The Seller and Broker each expressly reserve the right, at their sole discretion, to reject any or all expressions of interest or offers regarding the Property and/or to terminate discussions with any entity at any time with or without notice. The Seller shall have no legal commitment or obligations to any entity reviewing the Offering Memorandum or making an offer to purchase the Property unless a written agreement for the purchase of the Property has been fully executed, delivered, and approved by the Seller and its legal counsel, and any conditions to the Seller’s obligation thereunder have been satisfied or waived.

The Offering Memorandum and the contents, except such information, which is a matter of public record or is provided in sources available to the public, are of a confidential nature. By accepting the Offering Memorandum, you agree that you will hold and treat it in the strictest confidence, that you will not photocopy or duplicate it, that you will not disclose the Offering Memorandum or any of the contents to any other entity (except to outside advisors retained by you, if necessary, for your determination of whether or not to make an offer and from whom you have obtained an agreement of confidentiality) without prior written authorization of the Seller or Broker, and that you will not use the Offering Memorandum or any of the contents in any fashion or manner detrimental to the interest of the Seller or Broker.

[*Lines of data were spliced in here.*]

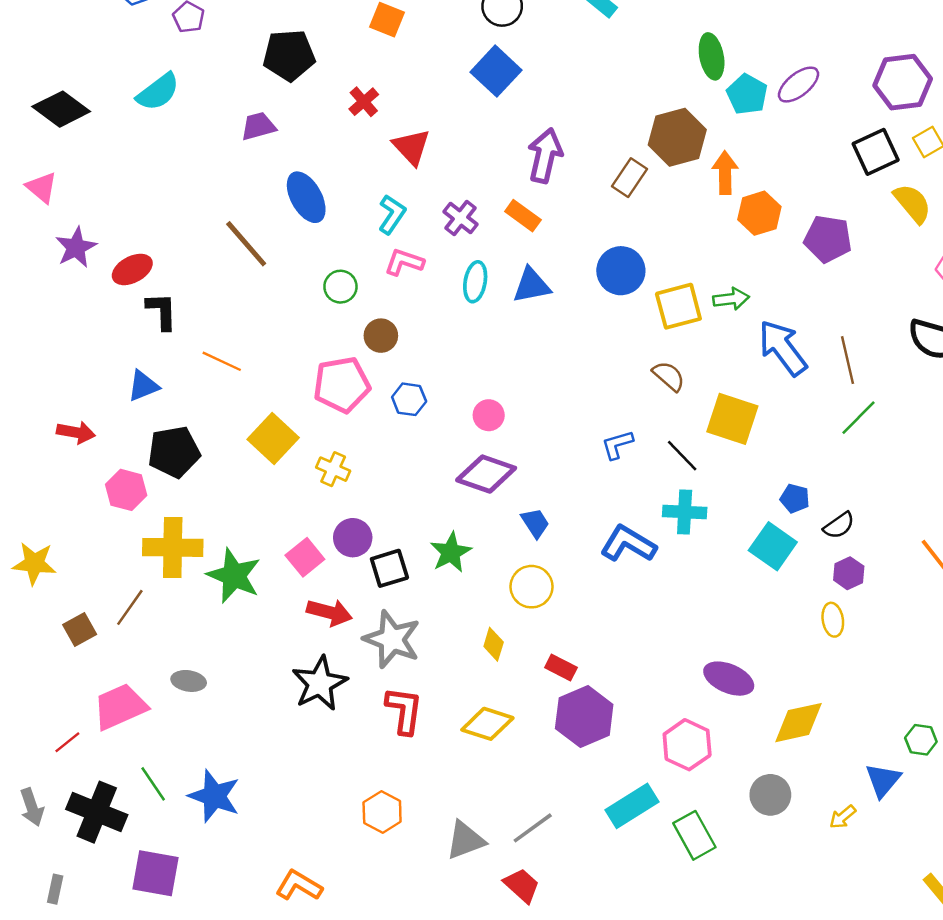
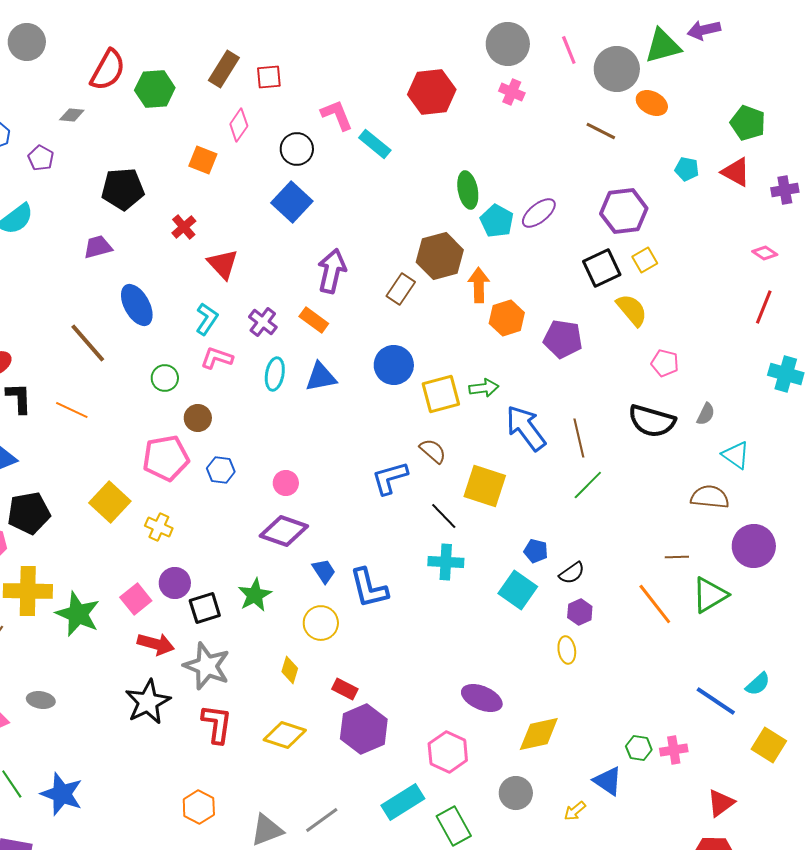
orange line: (222, 361) -> (72, 410), moved
blue L-shape: (617, 445) -> (390, 478), moved, size x1.4
blue L-shape: (628, 544) -> (369, 588), moved, turned -135
blue triangle: (883, 780) -> (608, 781), turned -36

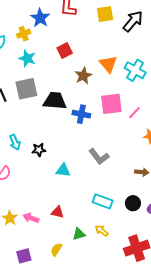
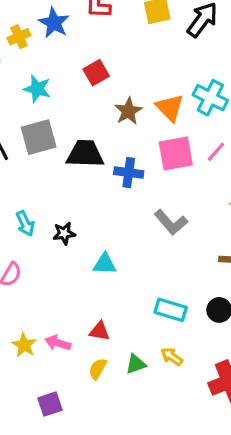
yellow cross: (24, 34) -> (19, 37), moved
orange triangle: (108, 64) -> (170, 108), moved
pink line: (134, 113) -> (216, 152), moved
gray L-shape: (99, 157) -> (171, 222), moved
yellow semicircle: (56, 249) -> (98, 369), moved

Any rent or income information in this offering memorandum, with the exception of actual, historical rent collections, represent good faith projections of potential future rent only, and Marcus & Millichap makes no representations as to whether such rent may actually be attainable. Local, state, and federal laws regarding restrictions on rent increases may make these projections impossible, and Buyer and its advisors should conduct their own investigation to determine whether such rent increases are legally permitted and reasonably attainable.

No employee of seller or at the subject property is to be contacted without the written approval of the listing agents and doing so would be a violation of this confidentiality agreement.

By signing this Confidentiality and Buyer Registration Agreement you hereby authorize The Demo Group of Marcus & Millichap to contact you regarding this transaction, any other transaction, or for any other marketing purpose in the future.

Agreement and Electronic Records and Signature Notice

I hereby agree to the Agreement and represent that I am authorized to agree to the terms thereof and to act on behalf of the accepting party in the proposed transaction in the Agreement.

It is agreed by the parties that, notwithstanding the use herein of the words “writing,” “execution,” “signed,” “signature,” or other words of similar import, the parties intend that the use of electronic signatures and the keeping of records in electronic form be granted the same legal effect, validity, and enforceability as a signature affixed by hand or the use of a paper-based record keeping system.

This provision will be enforced to the extent and as provided for in any applicable law including the Electronic Signatures in Global and National Commerce Act, and any other similar state laws based on the Uniform Electronic Transactions Act.